§ **WORK TO BE COMPLETED**
Copy out all the lines of the data precisely, omitting any pictures.
################
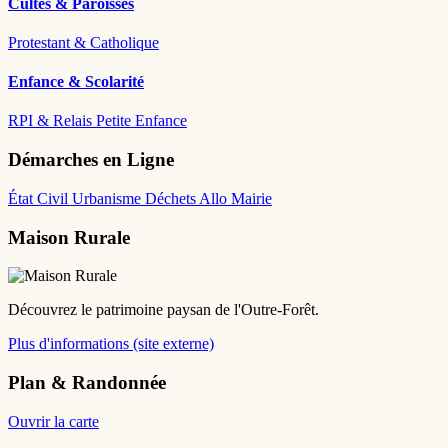
Cultes & Paroisses
Protestant & Catholique
Enfance & Scolarité
RPI & Relais Petite Enfance
Démarches en Ligne
État Civil
Urbanisme
Déchets
Allo Mairie
Maison Rurale
Découvrez le patrimoine paysan de l'Outre-Forêt.
Plus d'informations (site externe)
Plan & Randonnée
Ouvrir la carte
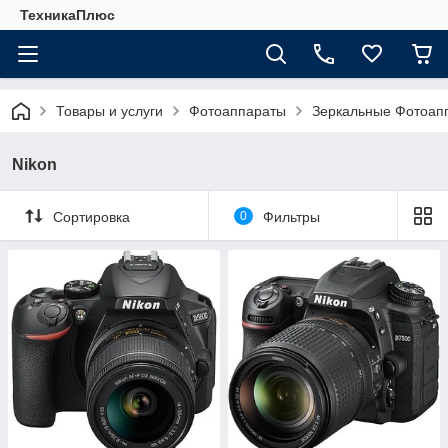
ТехникаПлюс
Товары и услуги
Фотоаппараты
Зеркальные Фотоап
Nikon
Сортировка
0
Фильтры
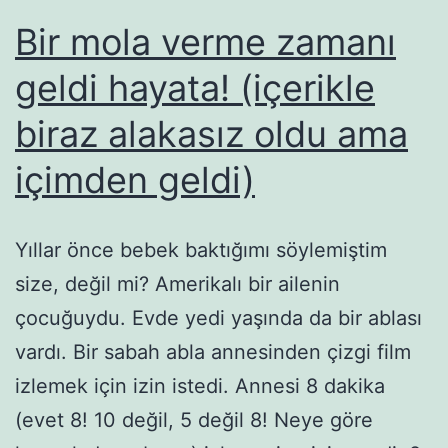
Bir mola verme zamanı
geldi hayata! (içerikle
biraz alakasız oldu ama
içimden geldi)
Yıllar önce bebek baktığımı söylemiştim
size, değil mi? Amerikalı bir ailenin
çocuğuydu. Evde yedi yaşında da bir ablası
vardı. Bir sabah abla annesinden çizgi film
izlemek için izin istedi. Annesi 8 dakika
(evet 8! 10 değil, 5 değil 8! Neye göre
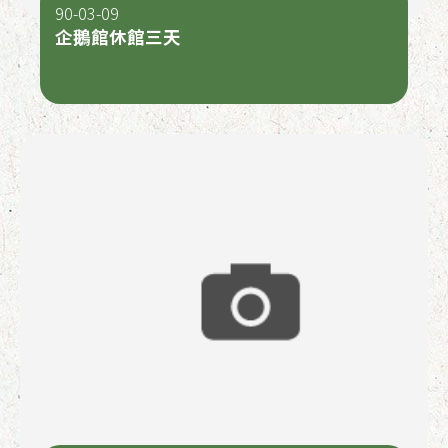
90-03-09
企鵝館休館三天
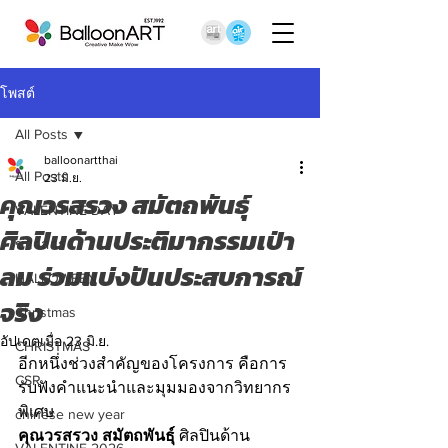
โพสต์
All Posts
balloonartthai
All Posts
23 มิ.ย.
คุณวรสรวง สมัตถพันธุ์
VALENTINE DAY
ศิลปินด้านประติมากรรมเป่า
ข่าวสาร
ลม ร่วมแบ่งปันประสบการณ์
HALLOWEEN
จริง
Christmas
อัปเดตเมื่อ
23 มิ.ย.
CHRISTMAS
อีกหนึ่งช่วงสำคัญของโครงการ คือการ
CSR
รับฟังคำแนะนำและมุมมองจากวิทยากร
พิเศษ 
chinese new year
คุณวรสรวง สมัตถพันธุ์
 ศิลปินด้าน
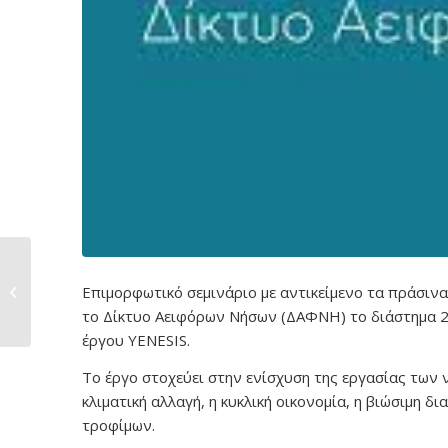
Προμήθεια τζαμιών,
τσόχας και ειδών
Επιμορφωτικό σεμινάριο με αντικείμενο τα πράσιν
διακόσμησης...
το Δίκτυο Αειφόρων Νήσων (ΔΑΦΝΗ) το διάστημα 2
έργου YENESIS.
Το έργο στοχεύει στην ενίσχυση της εργασίας των
κλιματική αλλαγή, η κυκλική οικονομία, η βιώσιμη 
τροφίμων.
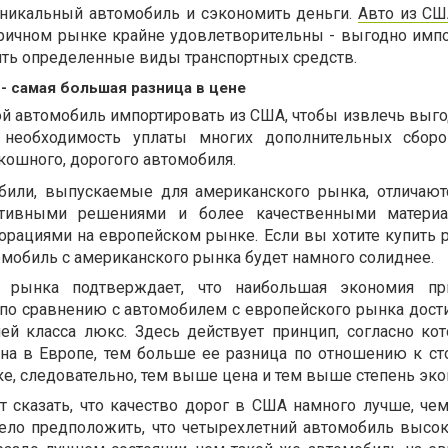
уникальный автомобиль и сэкономить деньги.
Авто из СШ
ричном рынке крайне удовлетворительны - выгодно импо
ть определенные виды транспортных средств.
 самая большая разница в цене
ой автомобиль импортировать из США, чтобы извлечь выго
 необходимость уплаты многих дополнительных сборо
кошного, дорогого автомобиля.
били, выпускаемые для американского рынка, отличают
ктивными решениями и более качественными материа
рациями на европейском рынке. Если вы хотите купить
омобиль с американского рынка будет намного солиднее.
з рынка подтверждает, что наибольшая экономия пр
по сравнению с автомобилем с европейского рынка дости
ей класса люкс. Здесь действует принцип, согласно ко
а в Европе, тем больше ее разница по отношению к ст
е, следовательно, тем выше цена и тем выше степень эко
т сказать, что качество дорог в США намного лучше, чем
ло предположить, что четырехлетний автомобиль высок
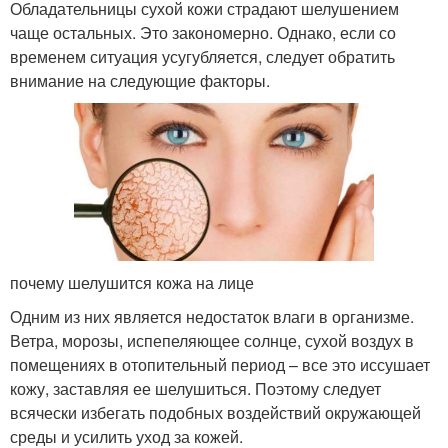
Обладательницы сухой кожи страдают шелушением
чаще остальных. Это закономерно. Однако, если со
временем ситуация усугубляется, следует обратить
внимание на следующие факторы.
почему шелушится кожа на лице
Одним из них является недостаток влаги в организме.
Ветра, морозы, испепеляющее солнце, сухой воздух в
помещениях в отопительный период – все это иссушает
кожу, заставляя ее шелушиться. Поэтому следует
всячески избегать подобных воздействий окружающей
среды и усилить уход за кожей.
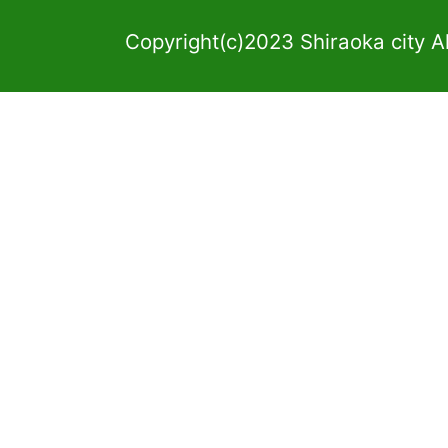
Copyright(c)2023 Shiraoka city A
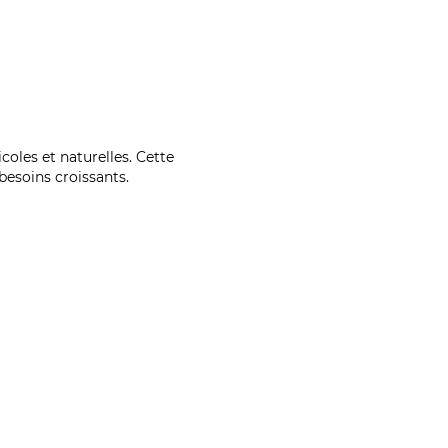
coles et naturelles. Cette
esoins croissants.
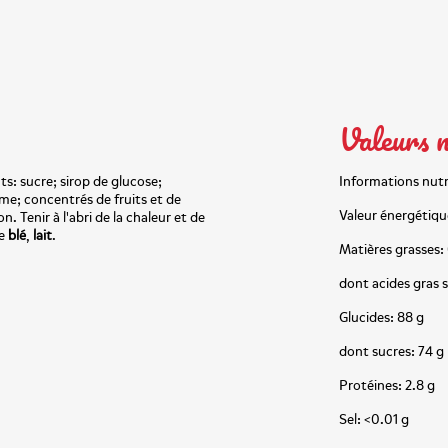
Valeurs n
: sucre; sirop de glucose;
Informations nutr
rôme; concentrés de fruits et de
Valeur énergétique
n. Tenir à l'abri de la chaleur et de
de
blé
,
lait
.
Matières grasses:
dont acides gras s
Glucides: 88 g
dont sucres: 74 g
Protéines: 2.8 g
Sel: <0.01 g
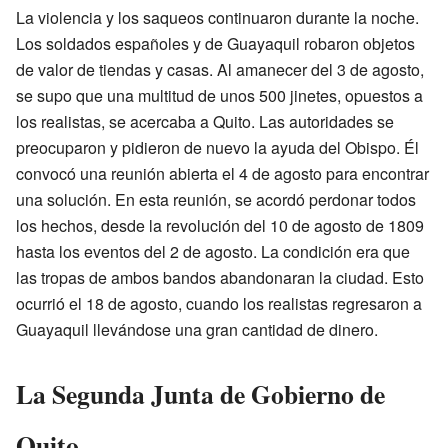
La violencia y los saqueos continuaron durante la noche.
Los soldados españoles y de Guayaquil robaron objetos
de valor de tiendas y casas. Al amanecer del 3 de agosto,
se supo que una multitud de unos 500 jinetes, opuestos a
los realistas, se acercaba a Quito. Las autoridades se
preocuparon y pidieron de nuevo la ayuda del Obispo. Él
convocó una reunión abierta el 4 de agosto para encontrar
una solución. En esta reunión, se acordó perdonar todos
los hechos, desde la revolución del 10 de agosto de 1809
hasta los eventos del 2 de agosto. La condición era que
las tropas de ambos bandos abandonaran la ciudad. Esto
ocurrió el 18 de agosto, cuando los realistas regresaron a
Guayaquil llevándose una gran cantidad de dinero.
La Segunda Junta de Gobierno de
Quito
################
§ **REPLY TO THE TASK**
Cultes & Paroisses
Protestant & Catholique
Enfance & Scolarité
RPI & Relais Petite Enfance
Démarches en Ligne
État Civil
Urbanisme
Déchets
Allo Mairie
Maison Rurale
Découvrez le patrimoine paysan de l'Outre-Forêt.
Plus d'informations (site externe)
Plan & Randonnée
Ouvrir la carte
ТехникаПлюс
Товары и услуги
Фотоаппараты
Зеркальные Фотоап
Nikon
Сортировка
0
Фильтры
Bir mola verme zamanı
geldi hayata! (içerikle
biraz alakasız oldu ama
içimden geldi)
Yıllar önce bebek baktığımı söylemiştim
size, değil mi? Amerikalı bir ailenin
çocuğuydu. Evde yedi yaşında da bir ablası
vardı. Bir sabah abla annesinden çizgi film
izlemek için izin istedi. Annesi 8 dakika
(evet 8! 10 değil, 5 değil 8! Neye göre
90-03-09
企鵝館休館三天
โพสต์
All Posts
balloonartthai
All Posts
23 มิ.ย.
คุณวรสรวง สมัตถพันธุ์
VALENTINE DAY
ศิลปินด้านประติมากรรมเป่า
ข่าวสาร
ลม ร่วมแบ่งปันประสบการณ์
HALLOWEEN
จริง
Christmas
อัปเดตเมื่อ
23 มิ.ย.
CHRISTMAS
อีกหนึ่งช่วงสำคัญของโครงการ คือการ
CSR
รับฟังคำแนะนำและมุมมองจากวิทยากร
พิเศษ 
chinese new year
คุณวรสรวง สมัตถพันธุ์
 ศิลปินด้าน
Προμήθεια τζαμιών,
τσόχας και ειδών
Επιμορφωτικό σεμινάριο με αντικείμενο τα πράσιν
διακόσμησης...
το Δίκτυο Αειφόρων Νήσων (ΔΑΦΝΗ) το διάστημα 2
έργου YENESIS.
Το έργο στοχεύει στην ενίσχυση της εργασίας των
κλιματική αλλαγή, η κυκλική οικονομία, η βιώσιμη 
τροφίμων.
уникальный автомобиль и сэкономить деньги.
Авто из СШ
ричном рынке крайне удовлетворительны - выгодно импо
ть определенные виды транспортных средств.
 самая большая разница в цене
ой автомобиль импортировать из США, чтобы извлечь выго
 необходимость уплаты многих дополнительных сборо
кошного, дорогого автомобиля.
били, выпускаемые для американского рынка, отличают
ктивными решениями и более качественными материа
рациями на европейском рынке. Если вы хотите купить
омобиль с американского рынка будет намного солиднее.
з рынка подтверждает, что наибольшая экономия пр
по сравнению с автомобилем с европейского рынка дости
ей класса люкс. Здесь действует принцип, согласно ко
а в Европе, тем больше ее разница по отношению к ст
е, следовательно, тем выше цена и тем выше степень эко
т сказать, что качество дорог в США намного лучше, чем
ло предположить, что четырехлетний автомобиль высок
Обладательницы сухой кожи страдают шелушением
чаще остальных. Это закономерно. Однако, если со
временем ситуация усугубляется, следует обратить
внимание на следующие факторы.
почему шелушится кожа на лице
Одним из них является недостаток влаги в организме.
Ветра, морозы, испепеляющее солнце, сухой воздух в
помещениях в отопительный период – все это иссушает
кожу, заставляя ее шелушиться. Поэтому следует
всячески избегать подобных воздействий окружающей
среды и усилить уход за кожей.
Copyright(c)2023 Shiraoka city A
coles et naturelles. Cette
esoins croissants.
Valeurs n
: sucre; sirop de glucose;
Informations nutr
rôme; concentrés de fruits et de
Valeur énergétique
n. Tenir à l'abri de la chaleur et de
de
blé
,
lait
.
Matières grasses:
dont acides gras s
Glucides: 88 g
dont sucres: 74 g
Protéines: 2.8 g
Sel: <0.01 g
La violencia y los saqueos continuaron durante la noche.
Los soldados españoles y de Guayaquil robaron objetos
de valor de tiendas y casas. Al amanecer del 3 de agosto,
se supo que una multitud de unos 500 jinetes, opuestos a
los realistas, se acercaba a Quito. Las autoridades se
preocuparon y pidieron de nuevo la ayuda del Obispo. Él
convocó una reunión abierta el 4 de agosto para encontrar
una solución. En esta reunión, se acordó perdonar todos
los hechos, desde la revolución del 10 de agosto de 1809
hasta los eventos del 2 de agosto. La condición era que
las tropas de ambos bandos abandonaran la ciudad. Esto
ocurrió el 18 de agosto, cuando los realistas regresaron a
Guayaquil llevándose una gran cantidad de dinero.
La Segunda Junta de Gobierno de
Quito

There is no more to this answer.